Units have two types of health: red and blue. When red health reaches zero, the unit is defeated and when blue health is zero a major penalty is imposed.

When a unit attacks, the number of bullets fired is rolled as a pool of d10. I’ve been thinking about the relation between hitting a target and the damage dealt. Because I want to keep up the pace, I’d prefer both hit and damage to be determined in one die roll but I also want to be able to apply modifiers, like range penalties etc.

I’ve come up with three ways this could work.

Mechanic A: The weapon’s card (or whatever it’ll be) displays which die results will deal red (critical) and blue (gracing) damage. I’ll attach an image to clarify exactly what I mean. Results not displayed counts as misses. Also displayed is the amount of health points (red and blue respectively) lost by the target unit when hit.

Mechanic B: In this version, the target number to hit is set by the weapon. The dice that meets the target number are re-rolled and the type of damage dealt is determined by the color coded dice bar described above (see image attachment).

Mechanic C: Specified by the weapon, a number of red and blue colored dice is rolled as a dice pool. The dice that meets the target number deals damage of the same type as its color. The amount of damage dealt could be simply one point per die, or a variable number set by the weapon.

I’ve been trying to list the pros and cons of each one of these methods;
A: Resolves the attack in one roll but I feel awkward trying to find something to modify.
B: This one’s easy to modify. Just add or subtract from the first target number. It’s a little slow though as it takes two rolls to resolve an attack.
C: This seemingly takes the strengths of the other two and skips their weaknesses. It’s just one roll, and a single target number can easily be modified.

What are your thoughts? Am I missing something?


Joined: 01/17/2011
Mechanic C

Of the options, I think that Mechanic C would work the best in terms of ease of play and weapon customisation.

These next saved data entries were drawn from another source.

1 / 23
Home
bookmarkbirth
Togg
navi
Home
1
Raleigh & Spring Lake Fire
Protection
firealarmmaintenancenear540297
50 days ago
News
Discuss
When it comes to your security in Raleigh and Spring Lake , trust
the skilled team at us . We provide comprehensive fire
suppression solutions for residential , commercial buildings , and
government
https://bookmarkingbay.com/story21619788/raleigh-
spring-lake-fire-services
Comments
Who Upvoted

Rubber-bullet machine gun: 5 blue dice, 1 dam each
Automatic pistol: 2 red dice, 2 blue dice, 1 dam each
High powered rifle: 1 red die, 3 dam
Rocket launcher: 1 red die, 2 blue die, 3 dam

If your goal is leaning towards realism, modify the target number according to range, environment, etc.
If your goal is leaning towards speed of play, stick with a fixed target number to hit -- it is significantly faster to resolve.

As an aside, with regards to your earlier post regarding wanting to simulate anime-style dodging but resorting to bullet-sponges because rolling up misses every turn is not much fun...

Another way to simulate anime-style dodging is to give each character a limited pool of "luck" points. (Call it fate, ki, focus, bullet time, or whatever you want.) You can use Luck points to automatically dodge a bullet after it "hits". Once your Luck runs out, you start losing hit points. So, mechanically these Luck points are almost the same as extra hit points or ablative armour, but thematically it fits better than being a bullet sponge. Or using your red and blue damage points above, use Luck to reduce the damage category by one, so you turn a fatal wound into a grazing wound.

The other thing about using Luck points like this is which makes it a bit different to ablative armour is if it costs the same amount of Luck points to dodge a pistol as it does a rocket. So if you are running low on Luck, you might decide not to dodge the pistol, because you're saving up your Luck for the rocket (which will hurt a lot more if it hits). This gives the defender a measure of choice / control over the outcome.